I don't read into dreams that deeply. I do know that emotions and personal struggles can present themes in dreams. IE seeing a catastrophe in the dream is related to a person having anxiety about something (or similar)
possibly. my favorite lens to analyze dreams is the Jungian frame: he postulated that every figure in your dream is not an other person but a part of yourself.
I had a friend who told me she had a dream that she had a baby, and she couldn't work out how to breast feed it and she was crying and was humiliated that she couldn't feed the baby.
She said she thought it meant she was going to be a bad mother.
So she and I had an "almost couple" before I moved very far away and she was pretty bummed about it. she began going out to party a lot, like to these kinda gross clubs, and she'd get attention from rando guys. She'd go by herself and make out with several dudes in one outing, and there'd be more than that here and there, like getting fingered on the dance floor for example, then these guys'd disappear etc.
So I put it to her that a Jungian analysis of the baby dream is that the baby is a part of her best represented by an infant, innocent and in great need of attention and care. In the dream she was trying to care for/nourish this part of herself but was failing to actually feed the baby despite the desperate, tearful effort. She was trying to give that part of herself what it needed but was going about it wrong.

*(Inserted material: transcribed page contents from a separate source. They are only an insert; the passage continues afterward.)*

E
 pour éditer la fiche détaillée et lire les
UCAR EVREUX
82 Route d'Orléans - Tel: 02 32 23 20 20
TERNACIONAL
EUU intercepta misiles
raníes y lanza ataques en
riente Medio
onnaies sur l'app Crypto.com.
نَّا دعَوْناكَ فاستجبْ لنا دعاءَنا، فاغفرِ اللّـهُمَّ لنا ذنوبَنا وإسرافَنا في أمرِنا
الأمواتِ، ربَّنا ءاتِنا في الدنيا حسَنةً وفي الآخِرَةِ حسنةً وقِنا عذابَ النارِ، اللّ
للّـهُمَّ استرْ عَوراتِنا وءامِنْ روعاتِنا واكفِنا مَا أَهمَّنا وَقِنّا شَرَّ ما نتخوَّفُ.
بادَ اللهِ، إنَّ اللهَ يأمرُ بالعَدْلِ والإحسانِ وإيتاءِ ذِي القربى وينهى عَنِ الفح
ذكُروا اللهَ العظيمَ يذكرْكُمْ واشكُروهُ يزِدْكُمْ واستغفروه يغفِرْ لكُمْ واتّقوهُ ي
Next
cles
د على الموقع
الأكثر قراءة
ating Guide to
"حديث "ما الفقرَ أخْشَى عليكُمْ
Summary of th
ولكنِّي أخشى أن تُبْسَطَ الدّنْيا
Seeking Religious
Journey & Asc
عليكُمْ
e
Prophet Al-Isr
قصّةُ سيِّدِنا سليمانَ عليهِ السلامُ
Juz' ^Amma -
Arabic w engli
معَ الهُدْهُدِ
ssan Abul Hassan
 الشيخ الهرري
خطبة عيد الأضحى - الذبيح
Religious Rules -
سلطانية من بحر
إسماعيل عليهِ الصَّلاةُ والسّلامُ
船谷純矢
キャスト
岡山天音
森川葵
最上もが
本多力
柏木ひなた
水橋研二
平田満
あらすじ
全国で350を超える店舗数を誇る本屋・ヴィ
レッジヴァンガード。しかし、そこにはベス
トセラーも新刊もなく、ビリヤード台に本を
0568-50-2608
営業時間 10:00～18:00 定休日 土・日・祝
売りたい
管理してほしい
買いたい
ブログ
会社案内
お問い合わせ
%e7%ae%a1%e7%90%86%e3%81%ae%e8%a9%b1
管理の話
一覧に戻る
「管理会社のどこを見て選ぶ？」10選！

She said "yeah, I don't know", I think it means I think it means I'll be a bad mother", so I said okie doke. She kept going out like that and hit a DUI checkpoint on Halloween before she quit that whole scene.
If you're up for it, next time you have an interesting dream, try thinking in the frame that each figure is a part of yourself that would be best represented by that person. For example, if I dream about a friend who does a ton of drugs and I'm hanging out with that person a lot in the dream, I'd likely take that to mean I'm processing my recent relationship to substance use.
This for me becomes really obvious when you're learning a new (movement) skill. For example after driving lessons or my first time skiing I spent the nights going through all the scenario's. They also show that mice learning their way through a maze activate the same "direction" neurons in sequence of going through the maze while they dream and they think it will help in learning.
yes, its one part of it. you integrate what youve learned in the day into long term memory during REM, which is also when you dream
Natalie Portman, who does have an education in neuroscience, thinks dreams are just your mind getting rid of debris. That was in response to a question on her Hot Ones interview, and she didn't seem to think it was a strong conclusion backed by broad scientific consensus or anything. Still, I found it an interesting pushback against the common idea that dreams have some deep meaning.
Your mind getting rid of debris... interesting.
I don't know that its common, I encounter about 50/50 people thinking they're nonsense and others getting insight from their dreams.
People, including Natalie Portman during her interview on the chicken wing youtube show Hot Ones, can have layers of motivation to dismiss their dreams as nonsense. Paying attention to the symbolism in dreams can reveal some dark and anxiety provoking truths. Or not :)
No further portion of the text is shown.